Ein Plakat sorgt für Aufregung

von Redaktion

Dietramszeller Burschenverein wirbt mit halbnackter Frau für Party

Dietramszell – Was hat eine halbnackte Frau mit Brauchtum zu tun? Das fragen sich gerade viele Menschen in Dietramszell im Kreis Bad Tölz-Wolfratshausen. Die Burschen werben mit dem überlebensgroßen Foto einer knapp bekleideten Frau für ihre Starkstromparty am morgigen Freitag.

„Auf platteste Weise wird hier Tracht und Tradition mit einem diskriminierenden Frauenbild verknüpft“, sagt eine 39-jährige Dietramszellerin. Wie alle anderen Zitierten möchte sie anonym bleiben. „Das Plakat ist sexistisch und repräsentiert ein längst überholtes ländliches Frauenbild.“ Selbst auf dem Leonhardifest habe es kurz gehangen. Auf öffentlichen Werbeflächen der Gemeinde sei es allgegenwärtig.
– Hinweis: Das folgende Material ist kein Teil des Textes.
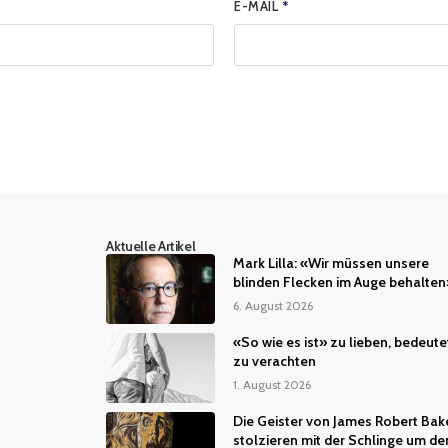
E-MAIL
*
Aktuelle Artikel
Mark Lilla: «Wir müssen unsere
blinden Flecken im Auge behalten
6. August 2026
«So wie es ist» zu lieben, bedeute
zu verachten
1. August 2026
Die Geister von James Robert Bak
stolzieren mit der Schlinge um de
„Einfallslos und plump“ findet ein 46-jähriger Gemeindebürger, dass „Burschen einen Frauenkörper benutzen, um die Vereinskassen zu füllen“. Auch die Mutter einer Tochter im Teenie-Alter ist empört: „Wir wollen unseren Kindern ein realistisches Frauenbild vermitteln, in dem es um mehr als Aussehen geht – und dann so ein Plakat.“ Heranwachsende würde der perfekte, wohl digital nachbearbeitete Körper zudem unter Druck setzen.
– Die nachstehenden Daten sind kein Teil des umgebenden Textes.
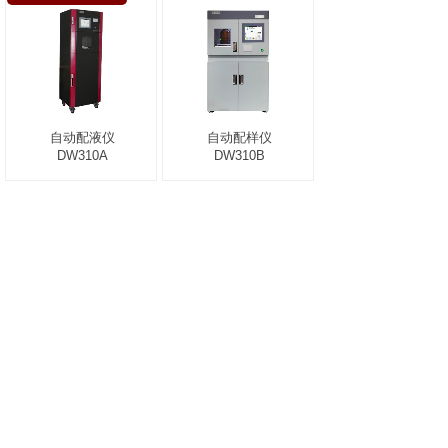
自动配液仪
自动配样仪
DW310A
DW310B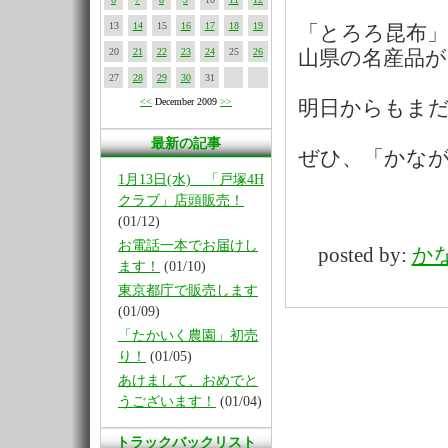
13
14
15
16
17
18
19
「とろろ昆布
20
21
22
23
24
25
26
山県の名産品が
27
28
29
30
31
<<
December 2009
>>
明日からもま
最新の記事
ぜひ、「かな
1月13日(水) 「戸塚4H
クラブ」店頭販売！
(01/12)
お電話一本でお届けし
posted by:
か
ます！
(01/10)
東京都庁で販売します
(01/09)
「たかいく農園」初売
り！
(01/05)
あけまして、おめでと
うございます！
(01/04)
トラックバックリスト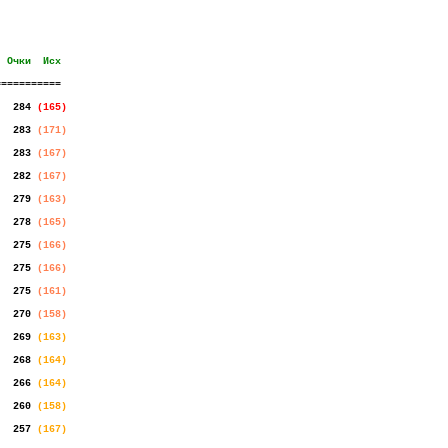
..
Очки
..
Исх
===========
...
284
.
(165)
...
283
.
(171)
...
283
.
(167)
...
282
.
(167)
...
279
.
(163)
...
278
.
(165)
...
275
.
(166)
...
275
.
(166)
...
275
.
(161)
...
270
.
(158)
...
269
.
(163)
...
268
.
(164)
...
266
.
(164)
...
260
.
(158)
...
257
.
(167)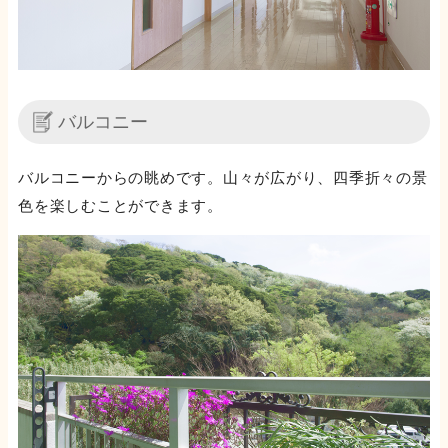
バルコニー
バルコニーからの眺めです。山々が広がり、四季折々の景
色を楽しむことができます。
Tobias Killer, Vorstand der Burschen, kann die Aufregung nicht verstehen. „Andere Burschenvereine werben genauso für ihre Partys. Nur bei uns gibt es Ärger“, sagt der 19-Jährige. Die Mädchen in seinem Bekanntenkreis hätten kein Problem damit. Mit dem gleichen Foto hatten die Burschen 2019 schon mal geworben. Auch da stieß die Aktion auf Kritik. Nach der Rüge des Landratsamts entfernten sie die Plakate wieder. Allerdings nur, weil sie unerlaubt an der Straße standen, wie Killer erklärt.

Heuer hängen die Banner an privaten Hauswänden. Nachdem Dietramszells Bürgermeister Josef Hauser (FW) dem Vorstand ins Gewissen geredet hatte, überdeckte in Föggenbeuern ein Schild mit der Aufschrift „Zensiert“ die freizügigen Einblicke – aber nur für den Tag der Leonhardifahrt. „Moralisch kann man verschiedener Meinung dazu sein, aber rein rechtlich sind die Plakate nicht zu beanstanden“, sagt Hauser.

Gegen das Motiv, das viele als diskriminierend empfinden, gibt es keine juristische Handhabe. Denn sexistische Werbung ist in Deutschland – anders als etwa in Norwegen – nicht verboten. In München und vielen anderen Städten ist sie aber auf öffentlichen Werbeflächen untersagt.